Shelby overlay district would devalue land, limit economic development

Posted 21 September 2016 at 10:20 pm

Editor:

We have a few landowners in Orleans County that are trying to block what other landowners can do with their property. These landowners have friends on the Shelby Town Board who have aligned with them.

New York State didn’t think that these landowners’ views out their back doors, or the possible devaluation of their land, were grounds for refusing to issue a permit for a quarry.

The next thing these landowners and The Shelby Town Board tried to say was that the quarry would hurt the wildlife on the Iroquois Wildlife Refuge. This refuge is in Genesee and Orleans counties.

Some of the evidence the Town Board presented to the DEC was from a local wildlife rehabilitator.

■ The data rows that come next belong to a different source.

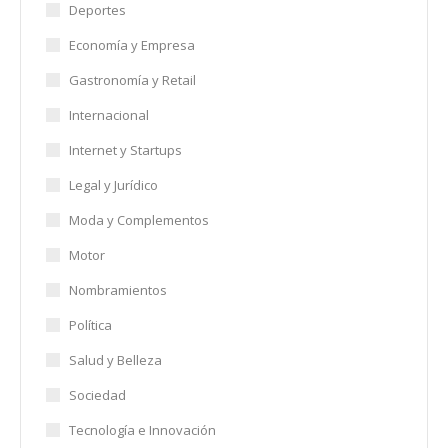
Deportes
Economía y Empresa
Gastronomía y Retail
Internacional
Internet y Startups
Legal y Jurídico
Moda y Complementos
Motor
Nombramientos
Política
Salud y Belleza
Sociedad
Tecnología e Innovación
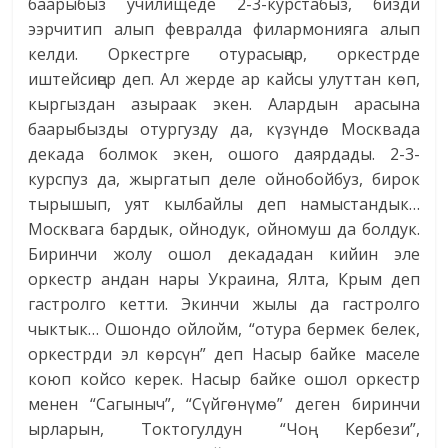
баарыбыз училищеде 2-3-курстабыз, бизди
ээрчитип алып февралда филармонияга алып
келди. Оркестрге отурасыңар, оркестрде
иштейсиңер деп. Ал жерде ар кайсы улуттан көп,
кыргыздан азыраак экен. Алардын арасына
баарыбызды отургузду да, күзүндө Москвада
декада болмок экен, ошого даярдады. 2-3-
курспуз да, жыргатып деле ойнобойбуз, бирок
тырышып, уят кылбайлы деп намыстандык…
Москвага бардык, ойнодук, ойномуш да болдук.
Биринчи жолу ошол декададан кийин эле
оркестр андан нары Украина, Ялта, Крым деп
гастролго кетти. Экинчи жылы да гастролго
чыктык… Ошондо ойлойм, “отура бермек белек,
оркестрди эл көрсүн” деп Насыр байке маселе
коюп койсо керек. Насыр байке ошол оркестр
менен “Сагыныч”, “Сүйгөнүмө” деген биринчи
ырларын, Токтогулдун “Чоң Кербези”,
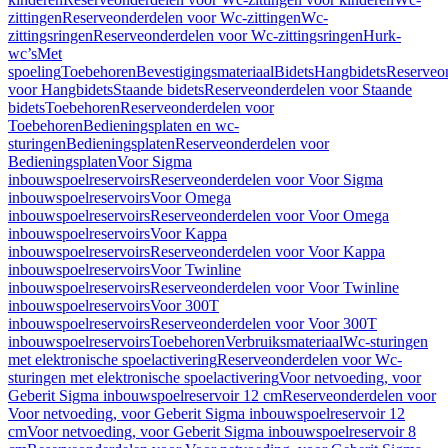
zittingen
Reserveonderdelen voor Wc-zittingen
Wc-
zittingsringen
Reserveonderdelen voor Wc-zittingsringen
Hurk-
wc’s
Met
spoeling
Toebehoren
Bevestigingsmateriaal
Bidets
Hangbidets
Reserveo
voor Hangbidets
Staande bidets
Reserveonderdelen voor Staande
bidets
Toebehoren
Reserveonderdelen voor
Toebehoren
Bedieningsplaten en wc-
sturingen
Bedieningsplaten
Reserveonderdelen voor
Bedieningsplaten
Voor Sigma
inbouwspoelreservoirs
Reserveonderdelen voor Voor Sigma
inbouwspoelreservoirs
Voor Omega
inbouwspoelreservoirs
Reserveonderdelen voor Voor Omega
inbouwspoelreservoirs
Voor Kappa
inbouwspoelreservoirs
Reserveonderdelen voor Voor Kappa
inbouwspoelreservoirs
Voor Twinline
inbouwspoelreservoirs
Reserveonderdelen voor Voor Twinline
inbouwspoelreservoirs
Voor 300T
inbouwspoelreservoirs
Reserveonderdelen voor Voor 300T
inbouwspoelreservoirs
Toebehoren
Verbruiksmateriaal
Wc-sturingen
met elektronische spoelactivering
Reserveonderdelen voor Wc-
sturingen met elektronische spoelactivering
Voor netvoeding, voor
Geberit Sigma inbouwspoelreservoir 12 cm
Reserveonderdelen voor
Voor netvoeding, voor Geberit Sigma inbouwspoelreservoir 12
cm
Voor netvoeding, voor Geberit Sigma inbouwspoelreservoir 8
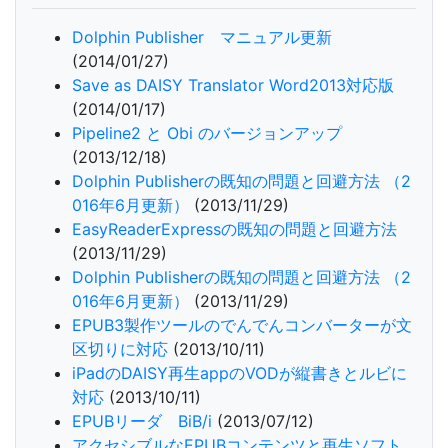
Dolphin Publisher マニュアル更新
(2014/01/27)
Save as DAISY Translator Word2013対応版
(2014/01/17)
Pipeline2 と Obi のバージョンアップ
(2013/12/18)
Dolphin Publisherの既知の問題と回避方法 （2
016年6月更新）
(2013/11/29)
EasyReaderExpressの既知の問題と回避方法
(2013/11/29)
Dolphin Publisherの既知の問題と回避方法 （2
016年6月更新）
(2013/11/29)
EPUB3製作ツールのでんでんコンバーターが文
区切りに対応
(2013/10/11)
iPadのDAISY再生appのVODが縦書きとルビに
対応
(2013/10/11)
EPUBリーダ BiB/i
(2013/07/12)
アクセシブルなEPUBコンテンツと再生ソフト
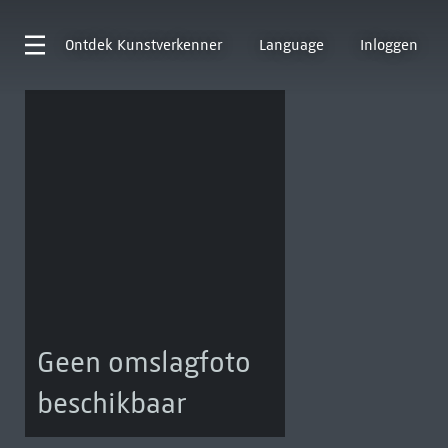
Ontdek
Kunstverkenner
Language
Inloggen
Geen omslagfoto
beschikbaar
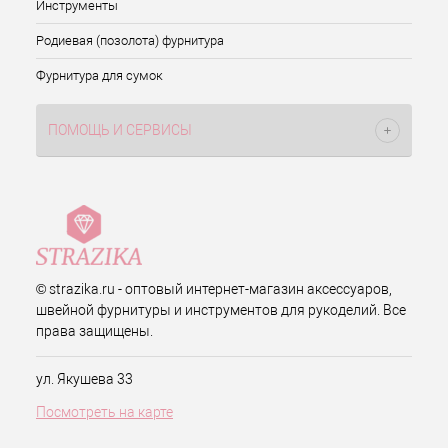
Инструменты
Родиевая (позолота) фурнитура
Фурнитура для сумок
ПОМОЩЬ И СЕРВИСЫ
© strazika.ru - оптовый интернет-магазин аксессуаров,
швейной фурнитуры и инструментов для рукоделий. Все
права защищены.
ул. Якушева 33
Посмотреть на карте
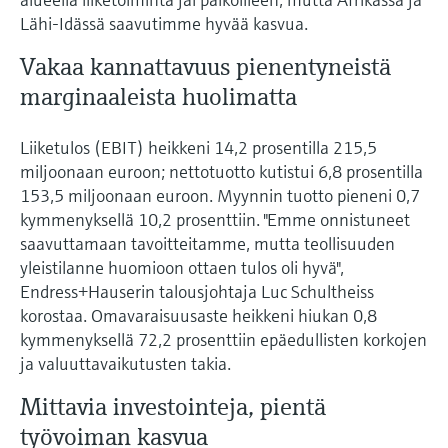
Lähi-Idässä saavutimme hyvää kasvua.
Vakaa kannattavuus pienentyneistä
marginaaleista huolimatta
Liiketulos (EBIT) heikkeni 14,2 prosentilla 215,5
miljoonaan euroon; nettotuotto kutistui 6,8 prosentilla
153,5 miljoonaan euroon. Myynnin tuotto pieneni 0,7
kymmenyksellä 10,2 prosenttiin. "Emme onnistuneet
saavuttamaan tavoitteitamme, mutta teollisuuden
yleistilanne huomioon ottaen tulos oli hyvä",
Endress+Hauserin talousjohtaja Luc Schultheiss
korostaa. Omavaraisuusaste heikkeni hiukan 0,8
kymmenyksellä 72,2 prosenttiin epäedullisten korkojen
ja valuuttavaikutusten takia.
Mittavia investointeja, pientä
työvoiman kasvua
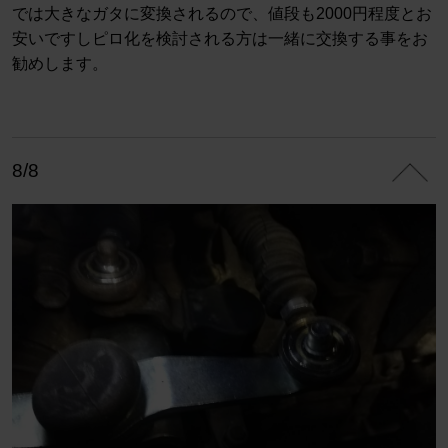
では大きなガタに変換されるので、値段も2000円程度とお
安いですしピロ化を検討される方は一緒に交換する事をお
勧めします。
8/8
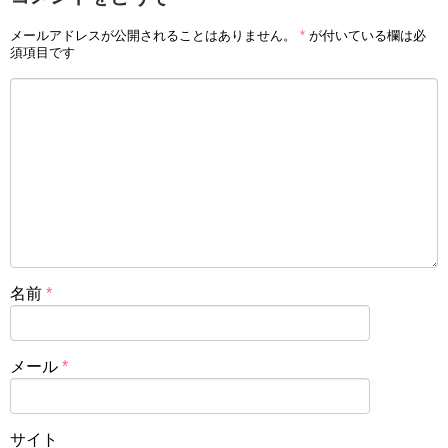
メールアドレスが公開されることはありません。
*
が付いている欄は必
須項目です
名前
*
メール
*
サイト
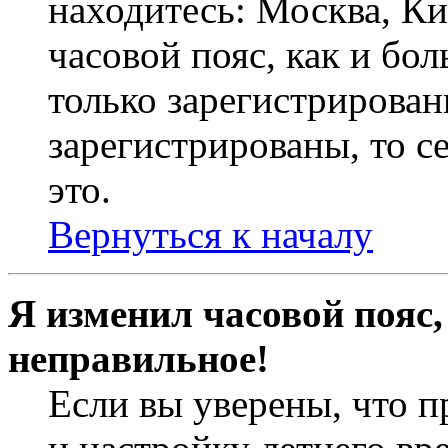
находитесь: Москва, Кие
часовой пояс, как и бо
только зарегистрирован
зарегистрированы, то с
это.
Вернуться к началу
Я изменил часовой пояс,
неправильное!
Если вы уверены, что п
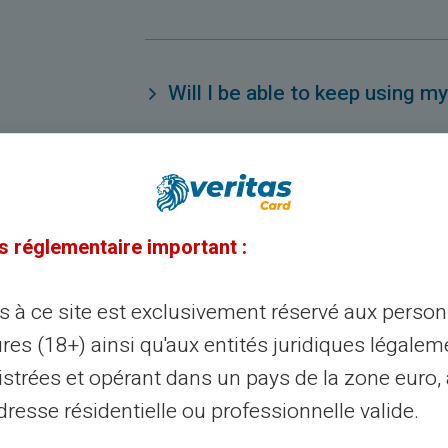
Will I be able to keep using 
Are my funds protected with t
s réglementaire important :
Is VeritasCard will also close?
ès à ce site est exclusivement réservé aux perso
res (18+) ainsi qu'aux entités juridiques légalem
istrées et opérant dans un pays de la zone euro,
resse résidentielle ou professionnelle valide.
What are the consequences of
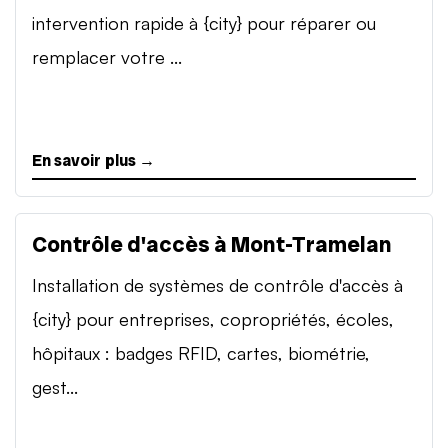
intervention rapide à {city} pour réparer ou
remplacer votre ...
En savoir plus →
Contrôle d'accès à Mont-Tramelan
Installation de systèmes de contrôle d'accès à
{city} pour entreprises, copropriétés, écoles,
hôpitaux : badges RFID, cartes, biométrie,
gest...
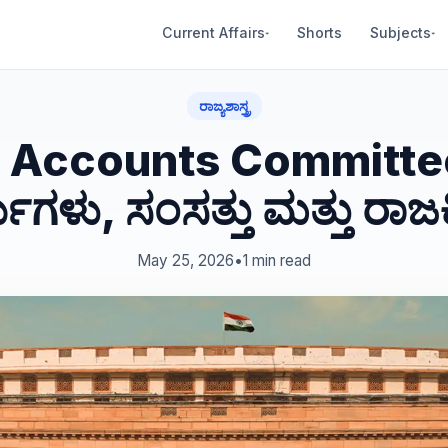
Current Affairs
Shorts
Subjects
▾
▾
ರಾಜ್ಯಶಾಸ್ತ್ರ
c Accounts Committe
ಯಗಳು, ಸಂಸತ್ತು ಮತ್ತು ರ
May 25, 2026
•
1 min read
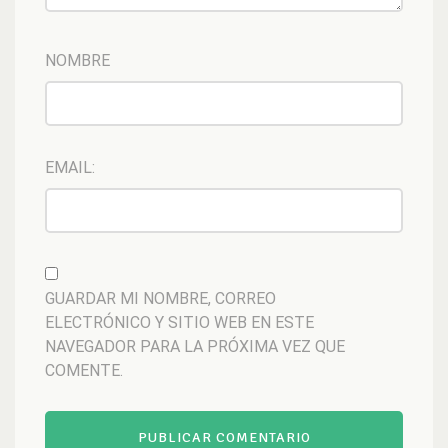
NOMBRE
EMAIL:
GUARDAR MI NOMBRE, CORREO
ELECTRÓNICO Y SITIO WEB EN ESTE
NAVEGADOR PARA LA PRÓXIMA VEZ QUE
COMENTE.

The New York State Department of Environmental Conservation and an Administrative Law Judge appointed by the DEC ruled “no issues exist for adjudication.

This decision was made after a very prestigious firm of environmentalists and scientists presented a study that refuted what our local rehabilitator presented.

After the DEC ruled against the Shelby Town Board, they are now trying, with the LL2 law, to stop the quarry. To this goal they are trying to limit what the landowners who own thousands of acres of land that borders the “refuge can do with their land. They are trying, with this “overlay district”, to make it seem that they are trying to help the “refuge” protect the wildlife.

If the State or Federal Government felt they needed an “overlay district” they would have bought or used their eminent domain law to establish an “overlay district”.  This LL2 law is just another way the Shelby Town Board is trying to dictate what taxpayers can do with their land.

The Board doesn’t care if this law is detrimental to landowners and will stop future businesses and jobs from coming into the Town of Shelby.

They don’t care if future businesses and jobs would lessen the high tax burden that we are currently paying. They don’t care about the cost of lawsuits that I’m sure will follow.

I’d like to know just how many thousands of our tax dollars the Town of Shelby has already spent to stop this quarry and set up this “overlay district”.

Isn’t it funny that the taxpayers that own land in the “overlay district” are paying the costs of limiting what they can do with their land?

I hope the voters in the next election for the Shelby Town Board members reflects what the voters think about what the current board members are trying to do.